Este parece ser un año con agenda cargada en esa área, por iniciativas que pretende llevar adelante el Ministerio de Trabajo, entre las que está la ratificación del convenio 158 de la Organización Internacional del Trabajo, que apunta a regular la obligación de las empresas con relación al preaviso y la justificación de la causa del despido de personal. Las autoridades de esa cartera también plantearon como objetivo para 2026 poner en discusión la reducción del tiempo de trabajo, un asunto prioritario para el PIT-CNT sobre el cual seguramente volveremos a escuchar en los discursos del próximo Primero de Mayo (junto a la poco realista idea del impuesto al 1% más rico).

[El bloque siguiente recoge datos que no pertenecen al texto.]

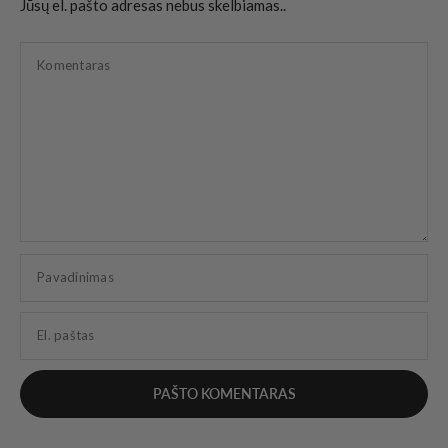
Jūsų el. pašto adresas nebus skelbiamas..
Komentaras
Pavadinimas
El. paštas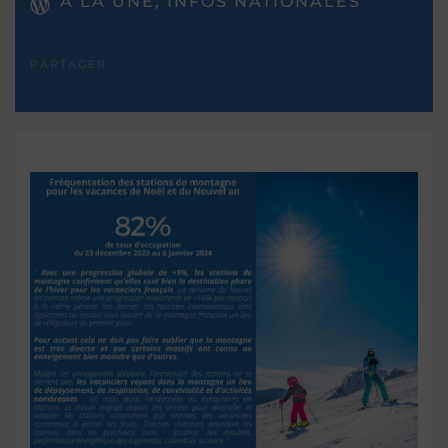
A LA UNE, INFOS NATIONALES
PARTAGER :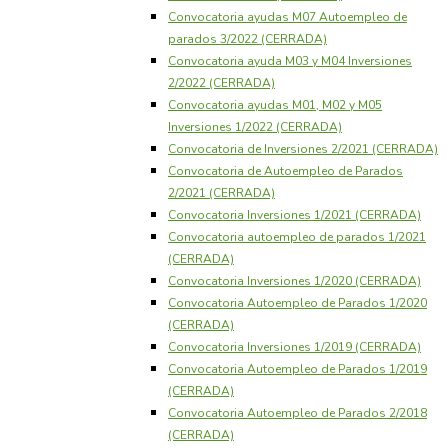
Convocatoria ayudas M07 Autoempleo de
parados 3/2022 (CERRADA)
Convocatoria ayuda M03 y M04 Inversiones
2/2022 (CERRADA)
Convocatoria ayudas M01, M02 y M05
Inversiones 1/2022 (CERRADA)
Convocatoria de Inversiones 2/2021 (CERRADA)
Convocatoria de Autoempleo de Parados
2/2021 (CERRADA)
Convocatoria Inversiones 1/2021 (CERRADA)
Convocatoria autoempleo de parados 1/2021
(CERRADA)
Convocatoria Inversiones 1/2020 (CERRADA)
Convocatoria Autoempleo de Parados 1/2020
(CERRADA)
Convocatoria Inversiones 1/2019 (CERRADA)
Convocatoria Autoempleo de Parados 1/2019
(CERRADA)
Convocatoria Autoempleo de Parados 2/2018
(CERRADA)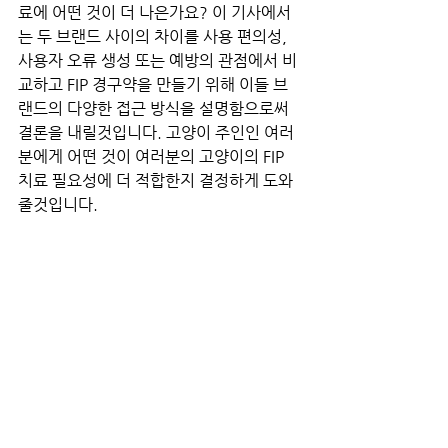
료에 어떤 것이 더 나은가요? 이 기사에서
는 두 브랜드 사이의 차이를 사용 편의성, 
사용자 오류 생성 또는 예방의 관점에서 비
교하고 FIP 경구약을 만들기 위해 이들 브
랜드의 다양한 접근 방식을 설명함으로써 
결론을 내릴것입니다. 고양이 주인인 여러
분에게 어떤 것이 여러분의 고양이의 FIP 
치료 필요성에 더 적합한지 결정하게 도와
줄것입니다.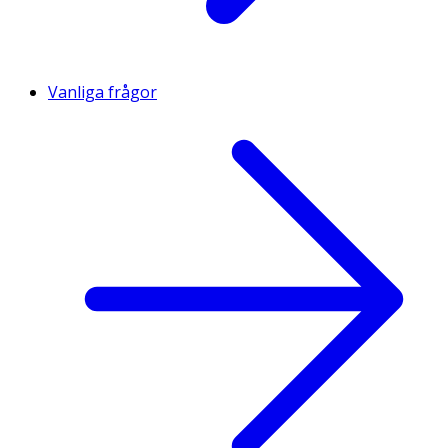
Vanliga frågor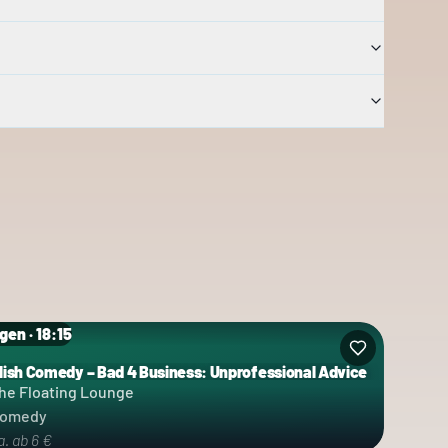
gen · 18:15
lish Comedy – Bad 4 Business: Unprofessional Advice
egorie: Comedy
he Floating Lounge
omedy
a. ab 6 €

Son temas importantes para el país, que, sin embargo, deberían ser planteados sin perder de vista otros más de fondo: Uruguay es un país caro para producir y una parte de esos altos costos derivan de requisitos y regulaciones laborales, en algunos casos, de otros tiempos. Si nos queremos subir a la presente revolución tecnológica —con la inteligencia artificial y sus todavía insospechadas consecuencias productivas y para el mundo del trabajo—, no será posible con normas pensadas para las revoluciones previas.
De hecho, en el sector tecnológico y de servicios vinculados, algunas reestructuras empresariales recientes —incluyendo despidos masivos— son, en parte, el reflejo de esa realidad. Como sostienen algunos empresarios de estos rubros, ciertos diferenciales que teníamos como país —como la estabilidad institucional y los recursos humanos calificados relativamente abundantes— han perdido relevancia, y si quienes demandan nuestros servicios consiguen proveerse a menores costos y similar calidad en otros mercados, como la India, lógicamente irán a buscarlos allí.
Puede ser muy loable pensar en reforzar los derechos y en mejorar la calidad de vida de los asalariados, pero la prioridad de todos —trabajadores, empresarios y autoridades— debería ser hacer al país más competitivo y productivo, porque es el único camino genuino para generar riqueza y empleos.
Son tiempos en los que conviene elegir bien las agendas y las reivindicaciones, en los que parece sensato dejar de lado las posturas radicales y aprovechar las oportunidades para dialogar. Menos confrontación, más consensos.